§ Exercise objective: Your answer should be a single number: the count of lines in the entries below that contain "tissus".

Dataset entries
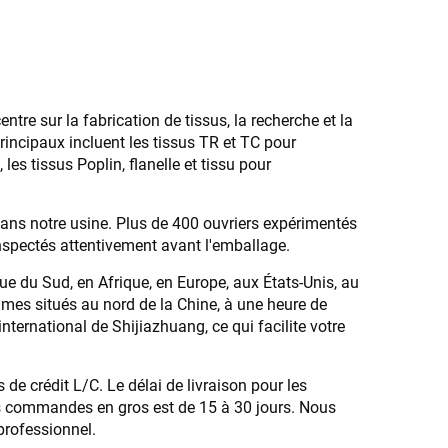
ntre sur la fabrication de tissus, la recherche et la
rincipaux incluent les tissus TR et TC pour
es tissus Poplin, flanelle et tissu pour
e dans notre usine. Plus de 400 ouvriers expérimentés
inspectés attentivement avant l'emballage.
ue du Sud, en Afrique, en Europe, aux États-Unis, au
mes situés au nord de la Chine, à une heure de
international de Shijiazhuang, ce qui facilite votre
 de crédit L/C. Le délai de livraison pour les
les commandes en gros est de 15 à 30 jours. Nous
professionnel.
--
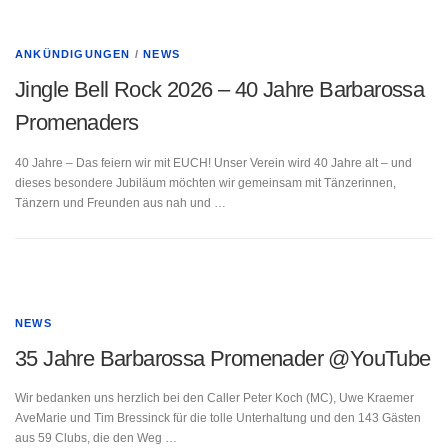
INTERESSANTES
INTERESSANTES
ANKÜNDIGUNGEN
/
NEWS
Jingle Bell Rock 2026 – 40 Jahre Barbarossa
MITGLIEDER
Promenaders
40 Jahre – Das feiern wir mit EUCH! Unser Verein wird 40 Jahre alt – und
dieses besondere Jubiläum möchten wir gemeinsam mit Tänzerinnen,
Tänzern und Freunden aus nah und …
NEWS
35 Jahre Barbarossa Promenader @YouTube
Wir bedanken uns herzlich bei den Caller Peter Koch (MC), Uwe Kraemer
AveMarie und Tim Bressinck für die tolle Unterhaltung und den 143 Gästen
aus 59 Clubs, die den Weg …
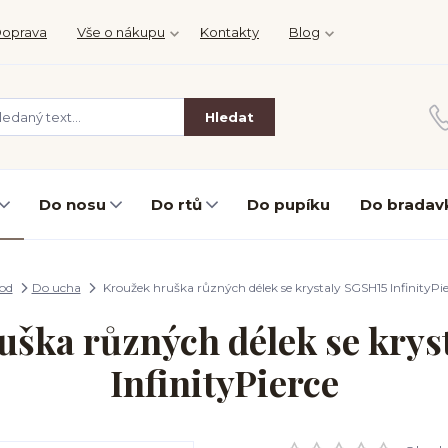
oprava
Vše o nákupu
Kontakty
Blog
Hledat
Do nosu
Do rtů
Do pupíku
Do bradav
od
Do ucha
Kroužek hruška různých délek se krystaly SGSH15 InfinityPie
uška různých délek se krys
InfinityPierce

§ Finished exercise: 3